#### THE PROBLEM:
In the records below, the line containing "अध्यक्षता करेंगे पीएम" is the first to keep. Retype it and all later lines exactly, through the end.

[[ ENTRIES PROVIDED open ]]

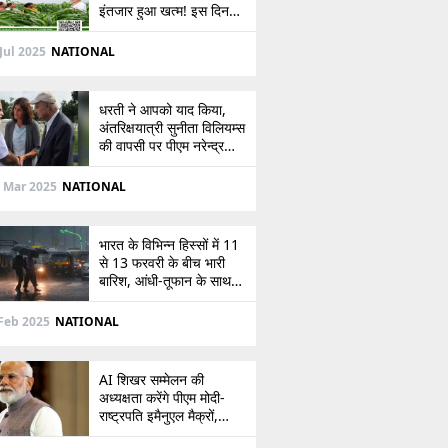
इंतजार हुआ खत्म! इस दिन
खाते में आएंगे 2,000 रुपये,
देखें
Jul 2025
NATIONAL
धरती ने आपको याद किया,
अंतरिक्षयात्री सुनीता विलियम्स
की वापसी पर पीएम नरेन्द्र
मोदी की पोस्ट
 Mar 2025
NATIONAL
भारत के विभिन्न हिस्सों में 11
से 13 फरवरी के बीच भारी
बारिश, आंधी-तूफान के साथ
बर्फबारी का अलर्ट
Feb 2025
NATIONAL
AI शिखर सम्मेलन की
अध्यक्षता करेंगे पीएम मोदी-
राष्ट्रपति इमैनुएल मैक्रों,
भारत-फ्रांस संबंधों को देंगे नई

[[ ENTRIES PROVIDED closed ]]

#### RESPONSE:
अध्यक्षता करेंगे पीएम मोदी-
राष्ट्रपति इमैनुएल मैक्रों,
भारत-फ्रांस संबंधों को देंगे नई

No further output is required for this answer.